Exploratory data analysis


This is not a complete EDA for this data.

Univariate EDA

ggplot(data = charter, aes(x = MathAvgScore))  + 
  geom_histogram(fill = "steelblue", color = "black") + 
  labs(title = "Average math scores", 
  subtitle = "6th graders in Minneapolis public schools")

Bivariate EDA

ggplot(data = charter, aes(x = charter, y = MathAvgScore)) + 
  geom_boxplot(fill = "steelblue", color = "black")  +
  labs(title = "Average math scores of 6th graders in Minneapolis public schools", 
       subtitle = "by school type")

Ex 1

Make a scatterplot of the average math score versus the proportion of students who receive free or reduced lunches in a school (based on 2010 figures).

## scatterplot
Ex 2

What do you observe from each bivariate plot?

Lattice plot

Make a lattice plot of the average math scores over time for 24 randomly selected schools.


# get sample of 24 schools
sample_schools <- charter |>
  distinct(schoolid) |>
  sample_n(24) |> pull()

# get data for those schools
sample_data <- charter |>
  filter(schoolid %in% sample_schools)
## lattice plot

Spaghetti plots

Plot average math scores over time for each school.
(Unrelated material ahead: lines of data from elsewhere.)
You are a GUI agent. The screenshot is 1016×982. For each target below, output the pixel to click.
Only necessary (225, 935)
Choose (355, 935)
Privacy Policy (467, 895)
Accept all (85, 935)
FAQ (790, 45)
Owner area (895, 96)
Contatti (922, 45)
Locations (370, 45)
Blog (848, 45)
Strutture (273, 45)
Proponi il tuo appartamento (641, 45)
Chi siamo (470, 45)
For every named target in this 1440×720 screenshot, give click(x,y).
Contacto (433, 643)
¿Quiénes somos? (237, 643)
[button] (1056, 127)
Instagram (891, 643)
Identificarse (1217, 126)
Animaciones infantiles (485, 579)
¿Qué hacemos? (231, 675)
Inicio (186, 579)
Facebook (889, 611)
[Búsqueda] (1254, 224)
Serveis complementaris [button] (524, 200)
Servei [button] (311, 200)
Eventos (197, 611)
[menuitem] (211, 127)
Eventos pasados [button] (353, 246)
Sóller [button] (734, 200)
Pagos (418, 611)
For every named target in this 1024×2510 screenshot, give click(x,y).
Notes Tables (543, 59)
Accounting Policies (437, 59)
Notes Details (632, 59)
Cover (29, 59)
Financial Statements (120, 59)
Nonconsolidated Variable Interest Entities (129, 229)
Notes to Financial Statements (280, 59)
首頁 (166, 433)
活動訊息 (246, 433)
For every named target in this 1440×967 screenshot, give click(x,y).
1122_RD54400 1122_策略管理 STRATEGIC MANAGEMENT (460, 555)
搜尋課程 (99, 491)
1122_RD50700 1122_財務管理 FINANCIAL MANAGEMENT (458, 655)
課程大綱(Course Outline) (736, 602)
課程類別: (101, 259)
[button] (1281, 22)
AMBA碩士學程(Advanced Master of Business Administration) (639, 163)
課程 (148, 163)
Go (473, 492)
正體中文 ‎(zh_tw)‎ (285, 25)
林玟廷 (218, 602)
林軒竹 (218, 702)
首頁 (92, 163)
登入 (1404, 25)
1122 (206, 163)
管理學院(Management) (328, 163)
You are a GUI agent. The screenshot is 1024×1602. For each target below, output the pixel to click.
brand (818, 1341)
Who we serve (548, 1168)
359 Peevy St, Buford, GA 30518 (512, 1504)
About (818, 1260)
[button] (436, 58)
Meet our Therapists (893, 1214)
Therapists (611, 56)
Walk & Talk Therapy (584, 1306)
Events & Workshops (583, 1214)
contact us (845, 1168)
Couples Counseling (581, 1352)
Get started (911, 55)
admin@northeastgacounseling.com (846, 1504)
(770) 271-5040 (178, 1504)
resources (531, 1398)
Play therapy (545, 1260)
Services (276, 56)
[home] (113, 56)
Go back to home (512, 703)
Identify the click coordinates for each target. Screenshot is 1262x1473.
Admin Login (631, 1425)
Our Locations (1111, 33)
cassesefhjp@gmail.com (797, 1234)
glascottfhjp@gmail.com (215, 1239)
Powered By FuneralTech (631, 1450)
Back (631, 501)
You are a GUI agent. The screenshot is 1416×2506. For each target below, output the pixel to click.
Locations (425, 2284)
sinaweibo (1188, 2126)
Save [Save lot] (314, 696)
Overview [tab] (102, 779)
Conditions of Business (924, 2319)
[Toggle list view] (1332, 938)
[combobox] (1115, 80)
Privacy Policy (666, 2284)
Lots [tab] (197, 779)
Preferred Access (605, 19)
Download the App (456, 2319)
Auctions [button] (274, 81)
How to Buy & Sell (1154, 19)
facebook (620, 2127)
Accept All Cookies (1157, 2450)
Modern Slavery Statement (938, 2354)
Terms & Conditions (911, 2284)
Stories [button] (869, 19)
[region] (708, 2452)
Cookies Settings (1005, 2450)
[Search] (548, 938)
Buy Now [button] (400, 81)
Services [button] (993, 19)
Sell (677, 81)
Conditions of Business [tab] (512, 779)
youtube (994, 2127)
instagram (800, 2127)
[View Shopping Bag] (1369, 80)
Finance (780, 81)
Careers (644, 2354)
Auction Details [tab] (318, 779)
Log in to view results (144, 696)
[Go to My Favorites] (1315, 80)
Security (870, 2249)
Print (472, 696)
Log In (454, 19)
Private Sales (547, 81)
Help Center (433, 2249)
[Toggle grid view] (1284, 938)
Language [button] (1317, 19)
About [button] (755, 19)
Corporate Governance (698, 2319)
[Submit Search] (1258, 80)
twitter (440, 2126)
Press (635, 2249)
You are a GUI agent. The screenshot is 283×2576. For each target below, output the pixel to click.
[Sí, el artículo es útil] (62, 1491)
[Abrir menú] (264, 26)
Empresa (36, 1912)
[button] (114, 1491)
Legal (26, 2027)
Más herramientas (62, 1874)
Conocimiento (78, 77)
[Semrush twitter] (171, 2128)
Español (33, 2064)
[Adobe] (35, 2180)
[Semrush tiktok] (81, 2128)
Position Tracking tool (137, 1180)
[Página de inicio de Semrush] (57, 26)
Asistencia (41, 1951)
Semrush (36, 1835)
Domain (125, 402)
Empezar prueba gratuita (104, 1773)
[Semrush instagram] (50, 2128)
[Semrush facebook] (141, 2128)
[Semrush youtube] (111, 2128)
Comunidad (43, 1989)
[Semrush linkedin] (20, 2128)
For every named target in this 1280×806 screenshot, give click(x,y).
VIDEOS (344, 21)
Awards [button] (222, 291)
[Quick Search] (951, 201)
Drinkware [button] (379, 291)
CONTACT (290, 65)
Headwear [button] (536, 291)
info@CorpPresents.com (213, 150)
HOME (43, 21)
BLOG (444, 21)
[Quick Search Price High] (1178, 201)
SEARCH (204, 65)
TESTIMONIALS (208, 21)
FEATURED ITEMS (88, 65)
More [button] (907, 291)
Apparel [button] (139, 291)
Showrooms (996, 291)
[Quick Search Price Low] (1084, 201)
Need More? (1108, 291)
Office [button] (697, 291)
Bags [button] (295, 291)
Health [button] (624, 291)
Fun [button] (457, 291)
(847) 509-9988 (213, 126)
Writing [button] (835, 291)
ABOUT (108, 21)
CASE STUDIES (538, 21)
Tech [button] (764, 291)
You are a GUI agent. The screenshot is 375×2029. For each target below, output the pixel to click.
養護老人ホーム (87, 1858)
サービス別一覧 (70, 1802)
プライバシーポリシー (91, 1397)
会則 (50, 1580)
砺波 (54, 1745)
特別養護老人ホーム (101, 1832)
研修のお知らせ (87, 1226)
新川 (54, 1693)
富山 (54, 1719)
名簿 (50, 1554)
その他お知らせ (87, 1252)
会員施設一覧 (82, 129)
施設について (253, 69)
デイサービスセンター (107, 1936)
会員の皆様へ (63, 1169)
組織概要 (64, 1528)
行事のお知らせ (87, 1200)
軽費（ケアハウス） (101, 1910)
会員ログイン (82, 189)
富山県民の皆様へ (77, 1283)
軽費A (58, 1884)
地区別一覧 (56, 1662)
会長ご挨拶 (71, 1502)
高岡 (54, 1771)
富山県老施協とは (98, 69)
Apply a LOESS smoother (locally estimated scatterplot smoother).

ggplot(data = charter, aes(x = year08, y = MathAvgScore)) + 
  geom_line(aes(group = schoolid), color = "light gray") + 
  geom_smooth(color = "black", linewidth = 1, method = "loess") + 
  labs(x ="Years since 2008",
       y ="Average Math Scores", 
       title = "Math Scores over time for 6th graders in Minneapolis public schools")

Ex 3
  • What features are easier to observe in the lattice plots versus the spaghetti plot?

  • What features are easier to observe in the spaghetti plot versus the lattice plot?

Ex 4
  • Make a separate spaghetti plot of average maths scores over time by school type (charter vs. non-charter).
# spaghetti plot by school type
Ex 5
  • How do the typical math scores from charter and non-charter schools compare over time?

  • How does the variability in math scores from charter and non-charter schools compare over time?

Unconditional means model

Ex 6

Fit the unconditional means model and calculate the intraclass correlation.

# Fit the unconditional means model
# Calculate the intraclass correlation

Unconditional growth model

Ex 7

Fit the unconditional growth model.

# Fit the unconditional growth model
Ex 8

Calculate the \(Pseudo R^2\) to estimate the change of within school variance between the unconditional means and unconditional growth models.

# Pseudo R^2

Model with school-level covariates

Ex 9

Fit the model with the school-level covariates.

# Fit model with school level covariates